• Work to be completed:
Below are some entries; reproduce them exactly and leave every picture out.

★ ★ ★ ★ ★

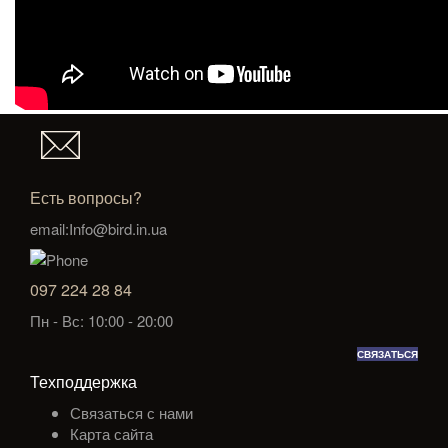
Есть вопросы?
email:Info@bird.in.ua
097 224 28 84
Пн - Вс: 10:00 - 20:00
СВЯЗАТЬСЯ
Техподдержка
Связаться с нами
Карта сайта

★ ★ ★ ★ ★

• Response to the task:
Есть вопросы?
email:Info@bird.in.ua
097 224 28 84
Пн - Вс: 10:00 - 20:00
СВЯЗАТЬСЯ
Техподдержка
Связаться с нами
Карта сайта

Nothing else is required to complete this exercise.